Work request - Except for images, print the whole listing verbatim.

Data under study -

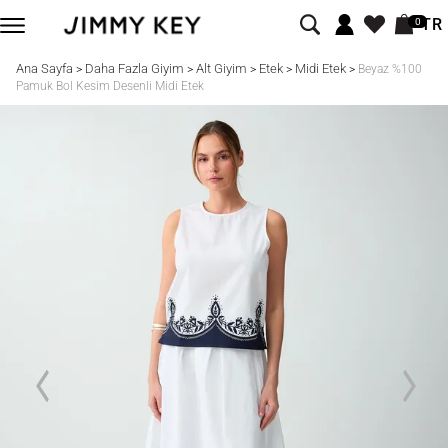
TR
0
Ana Sayfa
Daha Fazla Giyim
Alt Giyim
Etek
Midi Etek
>
>
>
>
>
Beyaz %100
Pamuk Bol Kesim Desenli Midi Etek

Solved problem -
TR
0
Ana Sayfa
Daha Fazla Giyim
Alt Giyim
Etek
Midi Etek
>
>
>
>
>
Beyaz %100
Pamuk Bol Kesim Desenli Midi Etek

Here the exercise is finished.